Everything in the records must be restated exactly, apart from the pictures.
::::
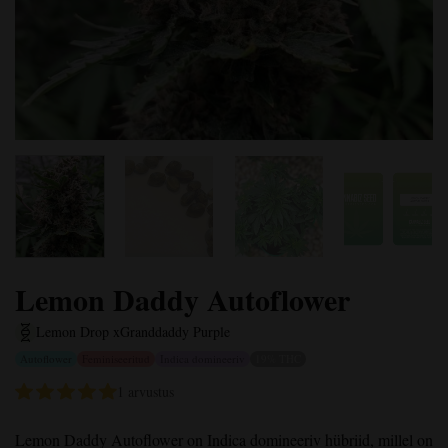
Lemon Daddy Autoflower
Lemon Drop x
Granddaddy Purple
Autoflower
Feminiseeritud
Indica domineeriv
19% THC
1 arvustus
Lemon Daddy Autoflower
on Indica domineeriv hübriid, millel on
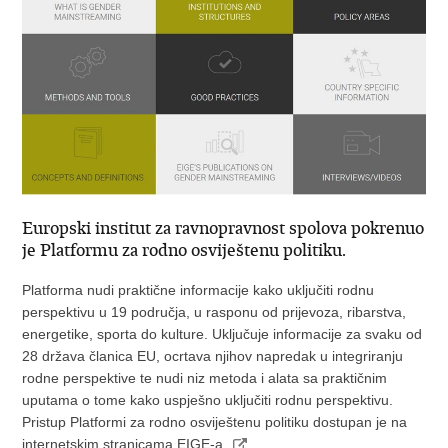
Europski institut za ravnopravnost spolova pokrenuo
je Platformu za rodno osviještenu politiku.
Platforma nudi praktične informacije kako uključiti rodnu
perspektivu u 19 područja, u rasponu od prijevoza, ribarstva,
energetike, sporta do kulture. Uključuje informacije za svaku od
28 država članica EU, ocrtava njihov napredak u integriranju
rodne perspektive te nudi niz metoda i alata sa praktičnim
uputama o tome kako uspješno uključiti rodnu perspektivu.
Pristup Platformi za rodno osviještenu politiku dostupan je na
internetskim stranicama EIGE-a.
::::
COMPLETED EXERCISE:
Lemon Daddy Autoflower
Lemon Drop x
Granddaddy Purple
Autoflower
Feminiseeritud
Indica domineeriv
19% THC
1 arvustus
Lemon Daddy Autoflower
on Indica domineeriv hübriid, millel on
Europski institut za ravnopravnost spolova pokrenuo
je Platformu za rodno osviještenu politiku.
Platforma nudi praktične informacije kako uključiti rodnu
perspektivu u 19 područja, u rasponu od prijevoza, ribarstva,
energetike, sporta do kulture. Uključuje informacije za svaku od
28 država članica EU, ocrtava njihov napredak u integriranju
rodne perspektive te nudi niz metoda i alata sa praktičnim
uputama o tome kako uspješno uključiti rodnu perspektivu.
Pristup Platformi za rodno osviještenu politiku dostupan je na
internetskim stranicama EIGE-a.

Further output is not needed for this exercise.